Scientists who commented on the kids’ report in the journal say although the experiments were modest and lacked statistical analyses, they were cleverly and correctly designed and hold their own compared to those conducted by highly trained specialists.
“The experimenters have asked a scientific question and answered it well,” neuroscientists Laurence Maloney and Natalie Hempel wrote in commentary alongside the children’s report.
Beau Lotto, the scientist who coordinated the study, said she hoped the project could inspire people to approach science in a way that’s creative and fun.
“We like bees. Science is cool and fun because you get to do stuff that no one has ever done before,” the children concluded.

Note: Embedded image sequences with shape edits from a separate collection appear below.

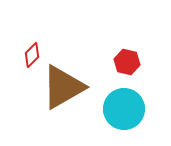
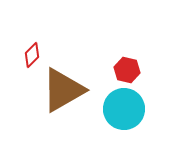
red hexagon: moved 8 px down
brown triangle: moved 3 px down
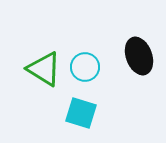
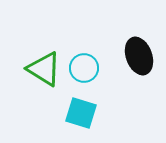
cyan circle: moved 1 px left, 1 px down
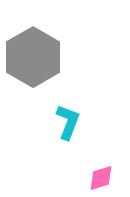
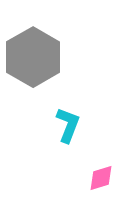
cyan L-shape: moved 3 px down
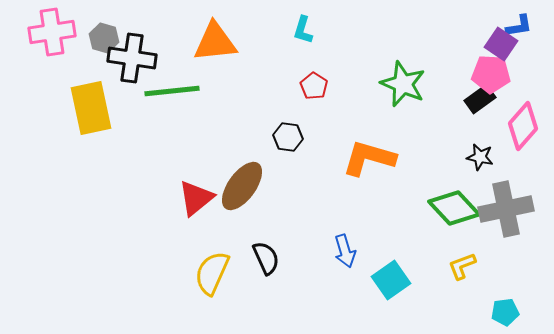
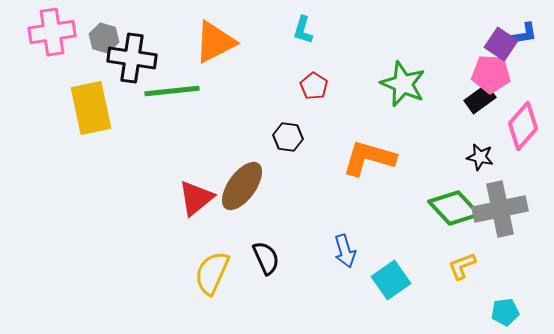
blue L-shape: moved 5 px right, 8 px down
orange triangle: rotated 21 degrees counterclockwise
gray cross: moved 6 px left
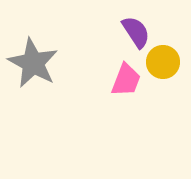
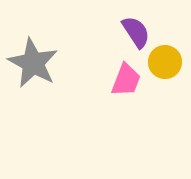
yellow circle: moved 2 px right
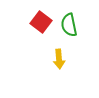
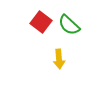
green semicircle: rotated 35 degrees counterclockwise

This is a giant step in the right direction since Barbie was rescued from saying “Math is hard” and had it turned into “Vengeance is mine!” Actually, in retrospect, both are kind of creepy.
Believe it or not, the actual abstract published by the Royal Society is a pretty interesting read. Check out this sample;
Play enables humans (and other mammals) to discover (and create) relationships and patterns. When one adds rules to play, a game is created. This is science: the process of playing with rules that enables one to reveal previously unseen patterns of relationships that extend our collective understanding of nature and human nature.
I know adults who couldn’t have parsed that truth so clearly.
I also know that, until now, I thought I was a pretty cool 8 year old.